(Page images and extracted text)
+===+

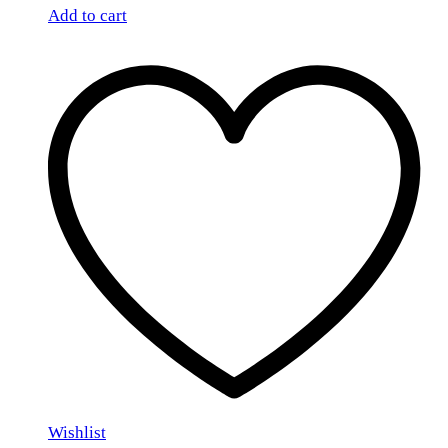
Add to cart
Wishlist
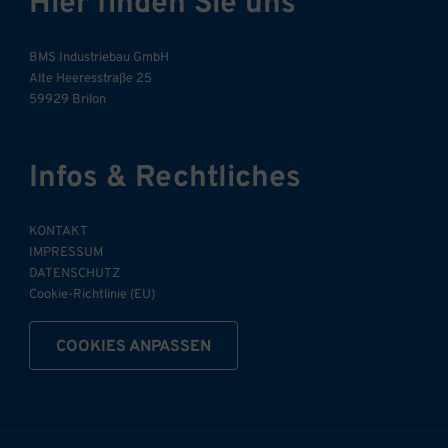
Hier finden Sie uns
BMS Industriebau GmbH
Alte Heeresstraße 25
59929 Brilon
Infos & Rechtliches
KONTAKT
IMPRESSUM
DATENSCHUTZ
Cookie-Richtlinie (EU)
COOKIES ANPASSEN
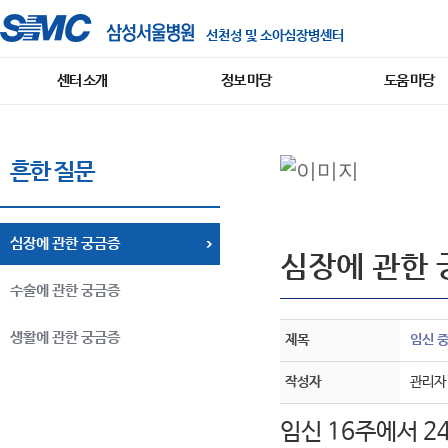
선천성 및 소아심장병센터
센터 소개
정보 마당
도움 마당
흔한 질문
심장에 관한 궁금증
심장에 관한 
수술에 관한 궁금증
생활에 관한 궁금증
제목
임신 중
작성자
관리자
임신 16주에서 2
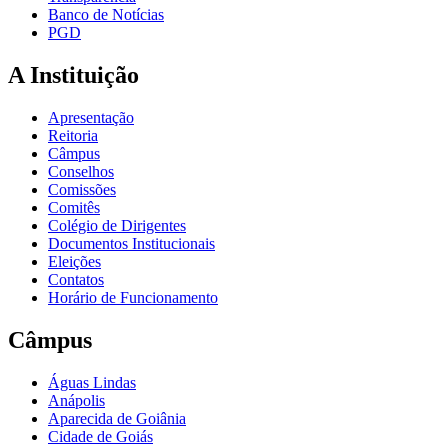
Banco de Notícias
PGD
A Instituição
Apresentação
Reitoria
Câmpus
Conselhos
Comissões
Comitês
Colégio de Dirigentes
Documentos Institucionais
Eleições
Contatos
Horário de Funcionamento
Câmpus
Águas Lindas
Anápolis
Aparecida de Goiânia
Cidade de Goiás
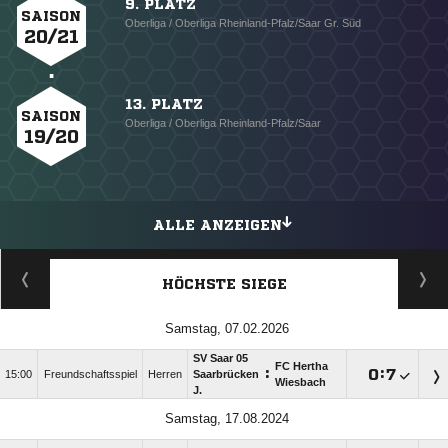
9. PLATZ
SAISON
Oberliga / Oberliga Rheinland-Pfalz/Saar Gr. Süd
20/21
13. PLATZ
SAISON
Oberliga / Oberliga Rheinland-Pfalz/Saar
19/20
ALLE ANZEIGEN
HÖCHSTE SIEGE
Samstag, 07.02.2026
SV Saar 05
FC Hertha
:

:

15:00
Freundschaftsspiel
Herren
Saarbrücken
Wiesbach
J.
Samstag, 17.08.2024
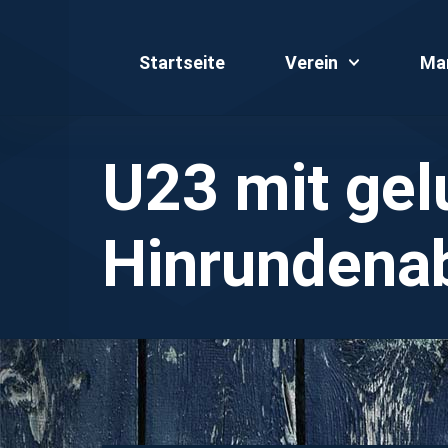
Startseite
Verein
Ma
U23 mit ge
Hinrundena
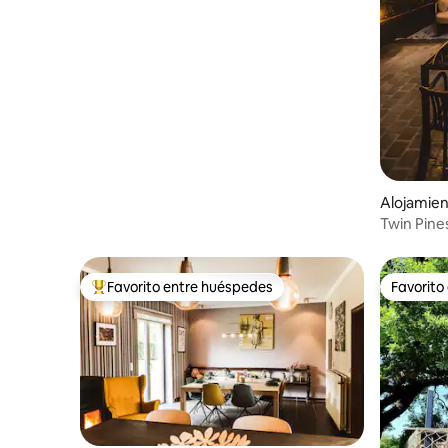
ACONDICIONADO - Publicada en
Designbook
Alojamie
Twin Pine
Favorito entre huéspedes
Favorito
Favorito entre huéspedes preferido
Favorito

+===+

## Task directions
Print out the records in full and exactly, dropping every picture.

## Solution to this problem
Add to cart
Wishlist
Hier finden Sie uns
BMS Industriebau GmbH
Alte Heeresstraße 25
59929 Brilon
Infos & Rechtliches
KONTAKT
IMPRESSUM
DATENSCHUTZ
Cookie-Richtlinie (EU)
COOKIES ANPASSEN
선천성 및 소아심장병센터
센터 소개
정보 마당
도움 마당
흔한 질문
심장에 관한 궁금증
심장에 관한 
수술에 관한 궁금증
생활에 관한 궁금증
제목
임신 중
작성자
관리자
임신 16주에서 2
Banco de Notícias
PGD
A Instituição
Apresentação
Reitoria
Câmpus
Conselhos
Comissões
Comitês
Colégio de Dirigentes
Documentos Institucionais
Eleições
Contatos
Horário de Funcionamento
Câmpus
Águas Lindas
Anápolis
Aparecida de Goiânia
Cidade de Goiás
9. PLATZ
SAISON
Oberliga / Oberliga Rheinland-Pfalz/Saar Gr. Süd
20/21
13. PLATZ
SAISON
Oberliga / Oberliga Rheinland-Pfalz/Saar
19/20
ALLE ANZEIGEN
HÖCHSTE SIEGE
Samstag, 07.02.2026
SV Saar 05
FC Hertha
:

:

15:00
Freundschaftsspiel
Herren
Saarbrücken
Wiesbach
J.
Samstag, 17.08.2024
Startseite
Verein
Ma
U23 mit ge
Hinrundena
ACONDICIONADO - Publicada en
Designbook
Alojamie
Twin Pine
Favorito entre huéspedes
Favorito
Favorito entre huéspedes preferido
Favorito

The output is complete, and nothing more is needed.